Let’s see now, $10mm apiece to the three stars and the director, $20mm for everyone else and there’s $100mm missing. Doubtless The Mob got it for providing all the ‘de-ageing’ technology the movie is being sold on.

I have no issue with long movies if the content and delivery are good. The Godfather series, anything by Sergio Leone, they are all long and very good indeed. But this car wreck of a self-indulgent three-and-one-half hour snoozefest is an abomination, pure and simple. Plotless and directionless, it does at least have one purpose – to serve as background noise when you make the Thanksgiving turkey feast.

Mercifully, mine was free on Netflix as part of a new subscription, now cancelled. You would do well to contemplate like action for a public company so naïve as to waste its shareholders’ money thus.

Wegee and The Public Eye

Joe Pesci at his best.

Arthur Fellig, who went by the name Weegee, was a 1930 and 1940s New York street snapper who made his name with gruesome monochrome images of street murders, as often as not involving the mob. He installed a police band radio in his car, allowing him to listen in on the dispatcher and arrive first at the scene, scoring hundreds of scoops.

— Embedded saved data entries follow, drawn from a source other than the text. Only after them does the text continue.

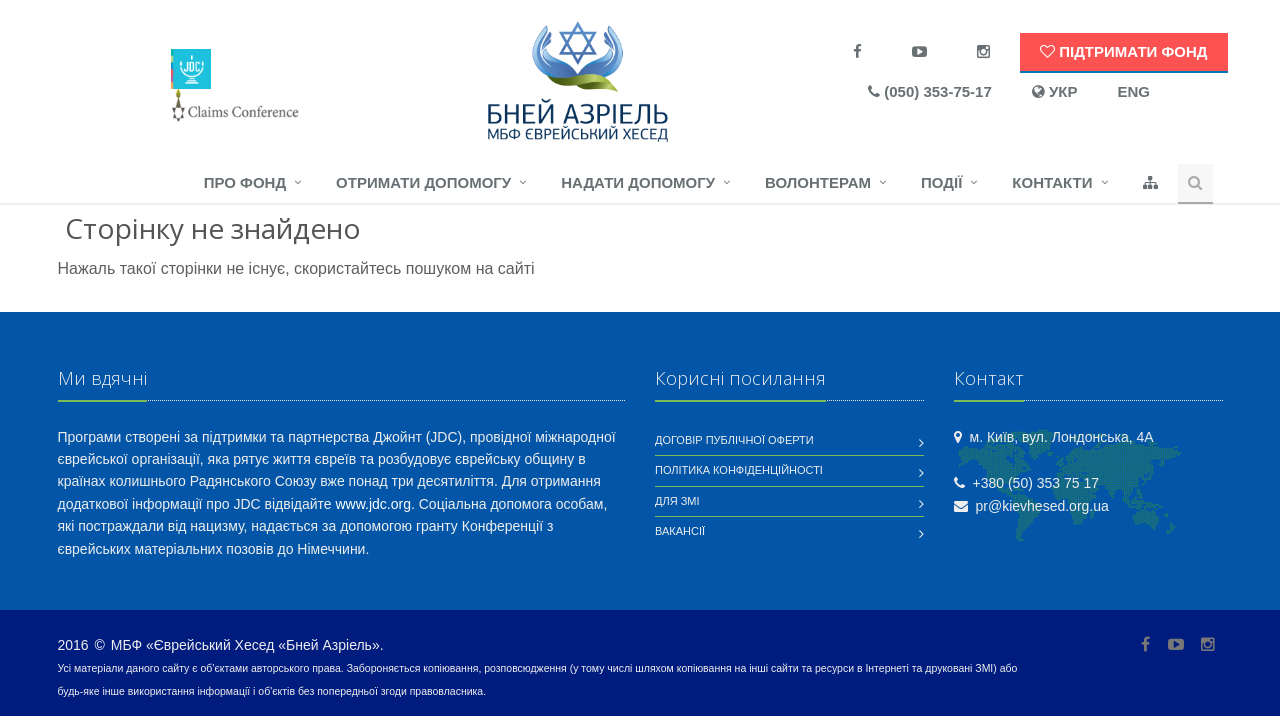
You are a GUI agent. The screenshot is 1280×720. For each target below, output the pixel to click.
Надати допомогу (638, 182)
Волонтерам (818, 182)
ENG (1133, 91)
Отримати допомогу (423, 182)
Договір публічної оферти (734, 440)
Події (941, 182)
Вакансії (680, 531)
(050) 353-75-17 (930, 91)
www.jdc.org (373, 504)
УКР (1055, 91)
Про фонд (245, 182)
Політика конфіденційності (739, 470)
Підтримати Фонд (1123, 51)
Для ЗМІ (677, 501)
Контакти (1052, 182)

He was arguably the first freelance photographer, one to whom any latter day self respecting paparazzo owes his living. A larger than life – if small in stature – man like that would be a natural for a biopic, you would think, and indeed such a movie was made. It is called The Public Eye and stars one of the finest actors of his generation, Joe Pesci. Sadly, a confused plot along with poor editing and marketing made the movie a flop, but there’s lots for any photographer – and any Pesci fan – to enjoy.




At one of many scoops.


The 4 x 5 Speed Graphic he used was huge.
5 seconds between shots – flip the dark slide and film holder and pop in a new bulb.

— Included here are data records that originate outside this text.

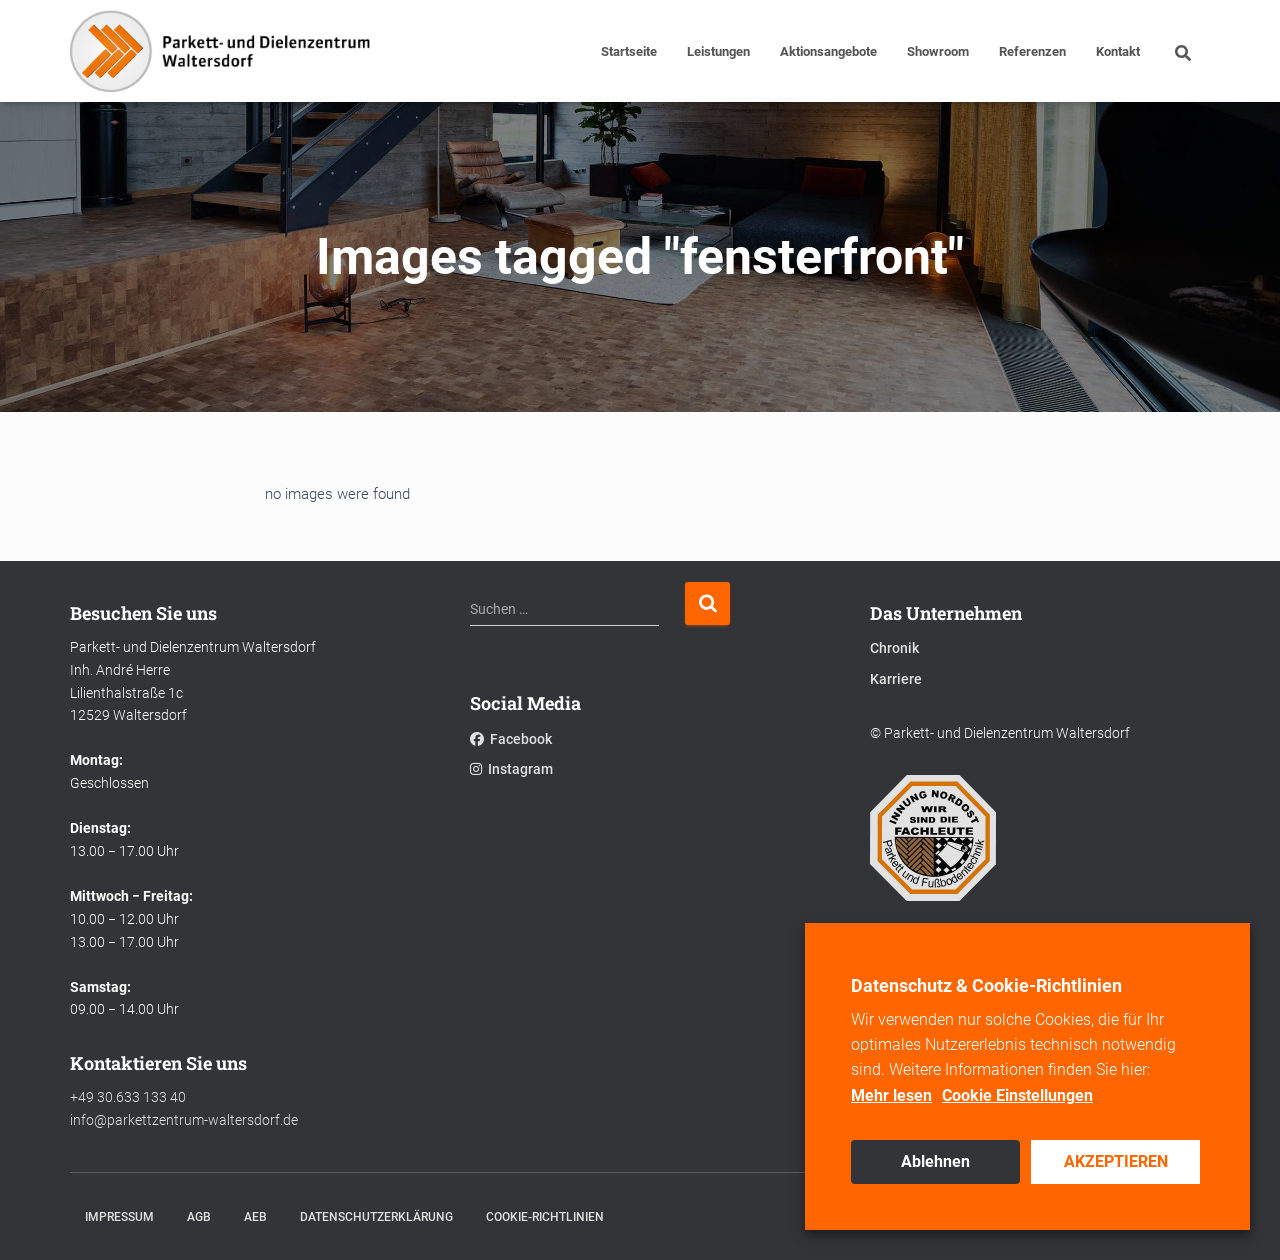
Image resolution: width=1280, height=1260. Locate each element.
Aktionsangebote (828, 51)
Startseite (629, 51)
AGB (199, 1217)
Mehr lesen (891, 1095)
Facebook (511, 739)
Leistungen (718, 51)
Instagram (511, 769)
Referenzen (1032, 51)
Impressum (119, 1217)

The oversize hat emphasizes Pesci’s diminutive stature.


Just look at this attention to detail – Remington typewriter,
spare flash bulbs, Speed Graphic, you name it. Ford Deuce Coupe.


Integrity was not Weegee’s guiding force.
Here he sets up a shot of a dead bum in an alleyway.


Noo Yawk at night – a magic moment.


A much underused actor with great range.


More of the same.


Recommended to all photographers and movie lovers who are willing to overlook the movie’s shortcomings.

As for Weegee, he was quite probably the worst photographer to ever take a breath, but then it was shock not art that was his stock in trade. He did once take a really great photograph, and it is this he is remembered by:




Weegee’s ‘The Critic’, 1943.

And like Doisneau’s ‘The Kiss’, it was carefully posed. And, like with his mainstream work, the picture shows nothing but corpses.